#### What to do:
In the copy you make of the entries, no picture should appear, and every word must match.

#### Provided data:
★ ★ ★ ★ ★
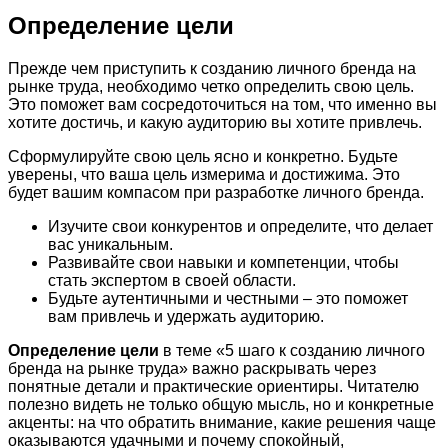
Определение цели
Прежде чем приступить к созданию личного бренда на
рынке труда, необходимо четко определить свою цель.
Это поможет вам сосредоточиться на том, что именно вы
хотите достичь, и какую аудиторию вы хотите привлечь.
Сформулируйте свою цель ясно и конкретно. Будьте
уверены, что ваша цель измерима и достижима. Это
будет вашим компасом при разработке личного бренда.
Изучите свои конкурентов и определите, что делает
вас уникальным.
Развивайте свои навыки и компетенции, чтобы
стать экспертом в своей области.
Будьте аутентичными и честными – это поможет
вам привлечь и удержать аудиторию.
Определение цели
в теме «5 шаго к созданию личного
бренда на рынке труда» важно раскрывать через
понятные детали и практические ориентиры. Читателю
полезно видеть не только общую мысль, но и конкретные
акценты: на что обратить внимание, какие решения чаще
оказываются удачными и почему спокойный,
★ ★ ★ ★ ★
#### Written reply:
Определение цели
Прежде чем приступить к созданию личного бренда на
рынке труда, необходимо четко определить свою цель.
Это поможет вам сосредоточиться на том, что именно вы
хотите достичь, и какую аудиторию вы хотите привлечь.
Сформулируйте свою цель ясно и конкретно. Будьте
уверены, что ваша цель измерима и достижима. Это
будет вашим компасом при разработке личного бренда.
Изучите свои конкурентов и определите, что делает
вас уникальным.
Развивайте свои навыки и компетенции, чтобы
стать экспертом в своей области.
Будьте аутентичными и честными – это поможет
вам привлечь и удержать аудиторию.
Определение цели
в теме «5 шаго к созданию личного
бренда на рынке труда» важно раскрывать через
понятные детали и практические ориентиры. Читателю
полезно видеть не только общую мысль, но и конкретные
акценты: на что обратить внимание, какие решения чаще
оказываются удачными и почему спокойный,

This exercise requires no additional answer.